An article in The Telegraph reported on a 2009 study conducted by the Western Australia’s Keogh Institute for Medical Research. This study examined the impact of alcohol use on male erectile dysfunction. The Telegraph article did not provide a link to a peer reviewed article, but I found a study on this published in the Journal of Sexual Medicine. It collected information from 1,580 men on erectile function, alcohol, and tobacco use. The Telegraph reported that the men who drank a moderate amount of alcohol reported 30% fewer erectile problems than non-drinkers.
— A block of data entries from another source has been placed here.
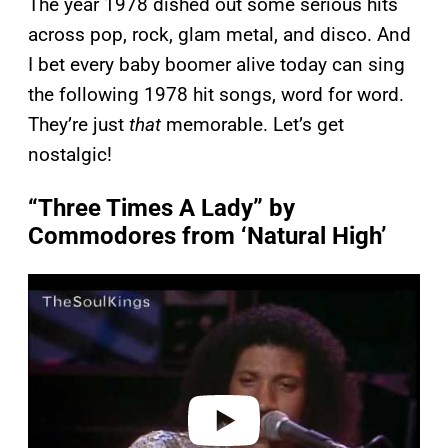
The year 1978 dished out some serious hits
across pop, rock, glam metal, and disco. And
I bet every baby boomer alive today can sing
the following 1978 hit songs, word for word.
They’re just
that
memorable. Let’s get
nostalgic!
“Three Times A Lady” by
Commodores from ‘Natural High’
P
l
a
y
v
i
d
e
o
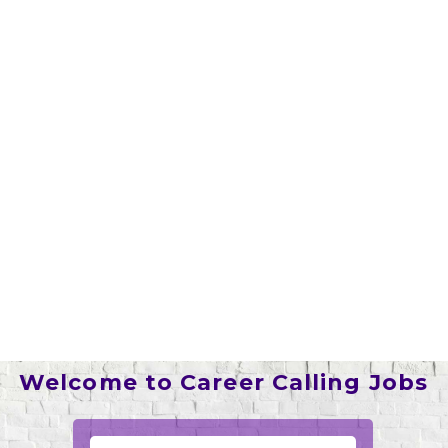
Welcome to Career Calling Jobs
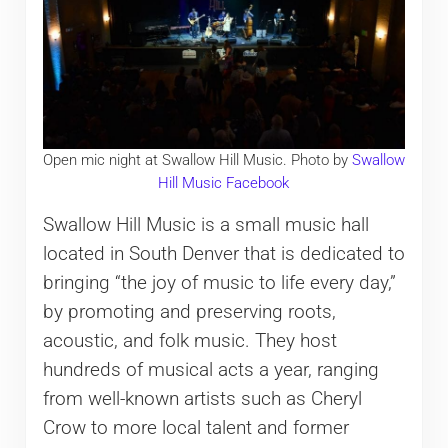
Open mic night at Swallow Hill Music. Photo by
Swallow
Hill Music Facebook
Swallow Hill Music is a small music hall
located in South Denver that is dedicated to
bringing “the joy of music to life every day,”
by promoting and preserving roots,
acoustic, and folk music. They host
hundreds of musical acts a year, ranging
from well-known artists such as Cheryl
Crow to more local talent and former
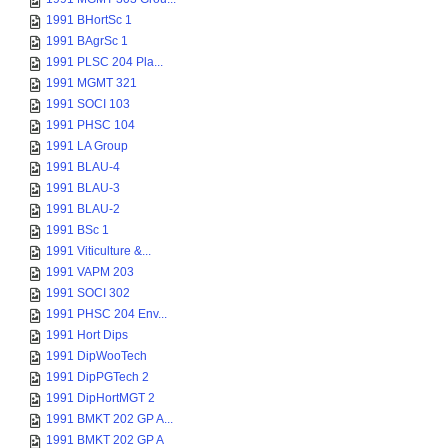
1991 BHortSc 1
1991 BAgrSc 1
1991 PLSC 204 Pla...
1991 MGMT 321
1991 SOCI 103
1991 PHSC 104
1991 LA Group
1991 BLAU-4
1991 BLAU-3
1991 BLAU-2
1991 BSc 1
1991 Viticulture &...
1991 VAPM 203
1991 SOCI 302
1991 PHSC 204 Env...
1991 Hort Dips
1991 DipWooTech
1991 DipPGTech 2
1991 DipHortMGT 2
1991 BMKT 202 GP A...
1991 BMKT 202 GP A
The article interprets this finding as a “favourable association” between moderate drinkers and erectile function.

The authors of the research paper indicate that none of the reported associations between drinking status and erectile function were “statistically significant” until cardiovascular disease and smoking status were controlled for in analyses. It is also important to remember that the study used self-report measures of alcohol consumption and erectile dysfunction, meaning any associations observed are dependent on the ability and willingness of participants to accurately report their alcohol use and erectile problems

A third study reported in The Independent this year looked at whether alcohol can boost women’s sex drives. The study showed that following moderate alcohol consumption, levels of testosterone increased in women, but not men. This might be evidence of alcohol increasing the libido of women via a temporary surge in the male sex hormone. Despite being reported in The Independent this year, the research in question appears to come from a study published in Nature by Alko (a large Finnish alcohol retailer) in 1994.